Would you recomend a GPP workout to start then, rainjack?

Wondering,
Matthew

[quote]Matthew9v9 wrote:
Would you recomend a GPP workout to start then, rainjack?

Wondering,
Matthew[/quote]

For starters - has she had a physical? If she’s 5’8" and 200+ - she needs one. You don’t want her keeling over in the first week.

Secondly - She’s never trained before. Instead of enrolling her in GPP, TBT, or anything that requires an acronym, I would set very small goals. Can she walk 1 lap around the track? Can she press a 5lb DB over her head? Can she eat 5-6 healthy meals a day?

I’m no expert in personal training, but we’ve had several of my wife’s friends want to do what we’re doing because of the dramatic changes we’ve made in our physiques. The ladies would come for a week or two and then quit. We were doing Meltdown and walking a couple of miles, and it was way too much for them. And these women would hardly be considered fat.

My point is, you’ve got to start this girl out by making changes in her head.
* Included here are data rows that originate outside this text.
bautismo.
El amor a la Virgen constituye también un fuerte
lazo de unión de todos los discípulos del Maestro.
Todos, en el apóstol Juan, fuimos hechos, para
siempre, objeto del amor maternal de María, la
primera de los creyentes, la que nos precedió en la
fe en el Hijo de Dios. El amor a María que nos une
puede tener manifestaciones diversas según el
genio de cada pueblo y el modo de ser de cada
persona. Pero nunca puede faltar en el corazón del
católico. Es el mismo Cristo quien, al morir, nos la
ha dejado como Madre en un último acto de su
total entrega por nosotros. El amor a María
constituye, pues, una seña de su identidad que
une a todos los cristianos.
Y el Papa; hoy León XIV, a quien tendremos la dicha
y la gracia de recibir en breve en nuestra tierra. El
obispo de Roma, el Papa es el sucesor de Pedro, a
If she thinks she can do it, is excited to put on her sweats every day, and actually wants to eat - and eat right, then the battle is practically won.
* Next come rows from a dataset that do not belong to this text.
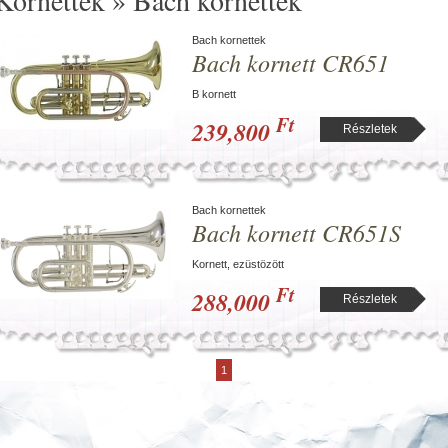
Kornettek » Bach kornettek
Bach kornettek
Bach kornett CR651
B kornett
Ft
239,800
Részletek
Bach kornettek
Bach kornett CR651S
Kornett, ezüstözött
Ft
288,000
Részletek
1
Start her out doing very simple movements - over head press, bodyweight squats, bodyweight lunges - there’s a whole plethera of simple exercises that can be done.

As for GPP, or cardio - hell just go outside and walk for 20 minutes. Swing your arms in an exagerated motion. Do things she can do now.

Five months is a long time - especially if you can get her to see the big picture. But trying to start out on advanced programs will most likely frustrate her.

For nutrition, i chime in with the majority. For exercise, after you show her all the good compound movements, maybe a new one each day. The first month or month and a half, just do two days a week, a split with each muscle once a week, or two days of a full body workout with 2 or 3 sets in the 10 to 12 range. Kinda like vroom’s suggestion, teach her a new exercise each day she works out. After that month or month and a half, she should have made most nueral adaptations, and you could try CW’s TBT, or if that’s intense, change it to a 2 day variation of TBT, assuming that each week is a microcycle of the program, and extend each microcycle to a week and a half (day 3 would be done your first day of week 2, day 4 second day, then days 5 and 6 on week 3, etc.). For cardio, while doing two days of weights, you could have her do a lil bit of walking on her workout days, walk on two of the off days more than she would on her weight days (around twice as much, say she walks 20 min a day on her weight days, have her walk 45 min on two off days). On another two off days, have her do some more intense cardio, running if she can handle it, swimming or biking if she can’t. If she gets to 3 days of week on weights, have her walk on those weights days (a lil more than she’d walk on her weight days in the two day split, say if 20 min for two days a week of weights, make it 30 min here instead). On two off days, have the more intense cardio again, and like with the walking, have maybe an extra 5 or 10 min than if she lifted two days a week. This means that she’d have one day completely off on two days a week of weights, but two of the walking days would be so light she’d have plenty of recovery time, and if doing weights 3 days a week, she’d have two whole days off to make up for the higher intenstity compared to the 2 day setup. That’s what i’d have her do anyway.

Rainjack is right…she’s a cow and needs to start with realistic goals. With 5 months to go, she’s not going to look like her favorite actress. I would venture to bet her best best is to not look quite as puffy as she has been for the past MANY years of bad habits.

I’m not picking on her, just pointing out facts based on my experience as a FormerFatBastard (FFB)

Good job for helping her out.

DO NOT do anything too extreme. If she has no training experience she will not be able to handle it. It would be the equivalent of me starting to work out with Dave Tate 4 days a week. Ouch!

Also get her on some sort of weight training program. I think TBT twice a week for the first 6 weeks would be ideal for a newbie.

Diet is the most important so put together something high in protein and low in refined carbs.

Make sure you compare measurements using calipers rather than the scale. Bodyweight isn’t everything and she needs to understand that.